Cary, Annie Louise (1841–1921)
Cary, Annie Louise (1841–1921)
American contralto. Born Ann Louisa Cary in Wayne, Maine, on October 22, 1841; died in Norwalk, Connecticut, on April 3, 1921; grew up in Yarmouth and Gorham; graduated from Gorham Seminary, 1860; studied in Milan under Giovanni Corsi; studied with Pauline Viardot in Baden-Baden and Giovanni Bottesini in Paris; married Charles M. Raymond (a New York banker), in 1882.
Made her debut as an operatic contralto in Copenhagen (1868); made her London debut at Covent Garden in Donizetti's Lucrezia Borgia (1870); appeared in the American premieres of Verdi's Requiem (1874), Bach's Magnificat (1875) and Christmas Oratorio (1877), and Boito's Mefistofele (1880).
Born in Wayne, Maine, on October 22, 1841, the contralto Annie Louise Cary began to study abroad in 1866. She had a successful European career for several years, singing in Stockholm, Paris, and London. In 1870, she made her New York debut at Steinway Hall in Flotow's Martha, with a company that featured Christine Nilsson . Cary's success with the public was instantaneous, and for years she was the most popular, as well as the most preeminent, contralto in America.

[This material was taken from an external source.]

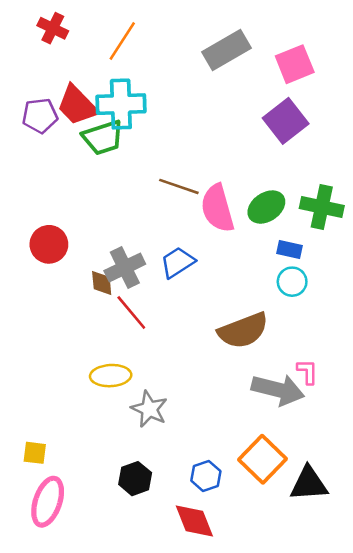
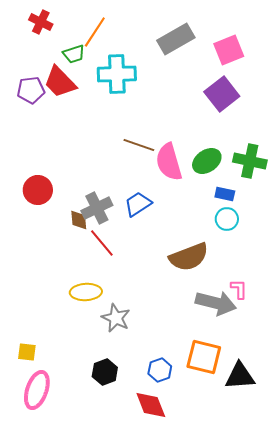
cyan cross: (121, 104) -> (117, 74), moved
green trapezoid: (103, 138) -> (74, 54), moved, size x0.7
orange square: (263, 459) -> (204, 357), turned -30

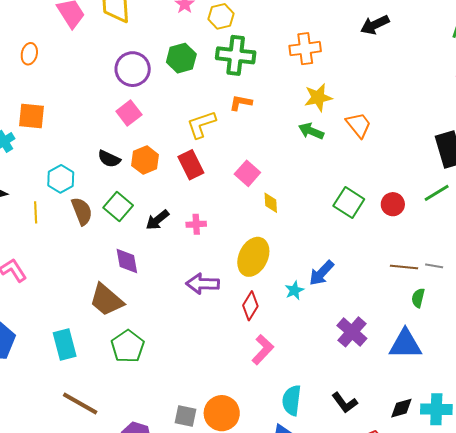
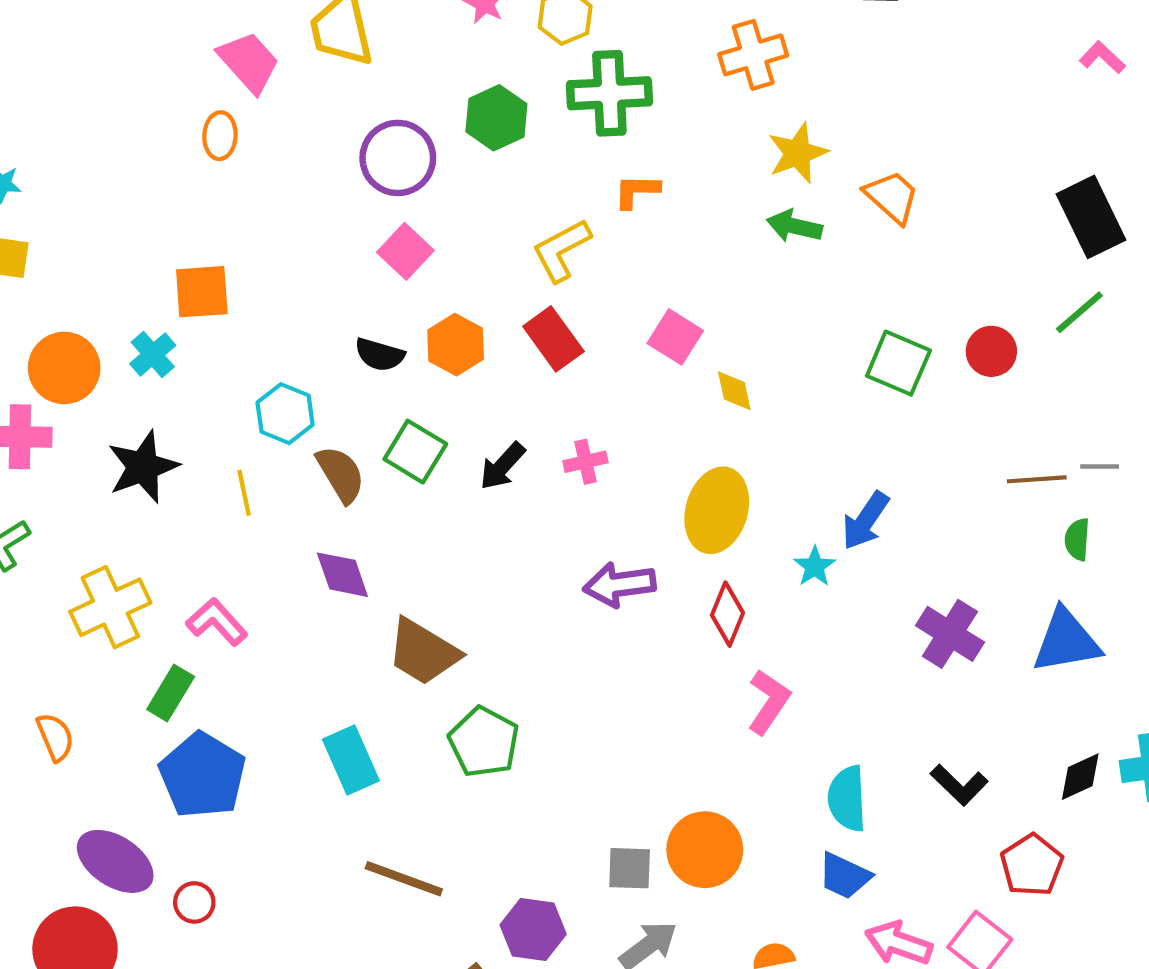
orange ellipse: (29, 54) -> (220, 136), moved
purple diamond: (127, 261) -> (342, 575), moved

In New York, she created the part of Amneris in Aïda in 1873. The following year, she became the first American woman to sing a Wagnerian role in the United States when she undertook Lohengrin. Her tours in Russia in 1875–77, her only return to Europe, were a series of continuous triumphs.
In 1882, Cary married Charles M. Raymond of Brooklyn and retired from public life, singing only occasionally for charity. At her death, she bequeathed $50,000 to the Peoples' Symphony Orchestra of New York and the same amount to charitable and educational institutions.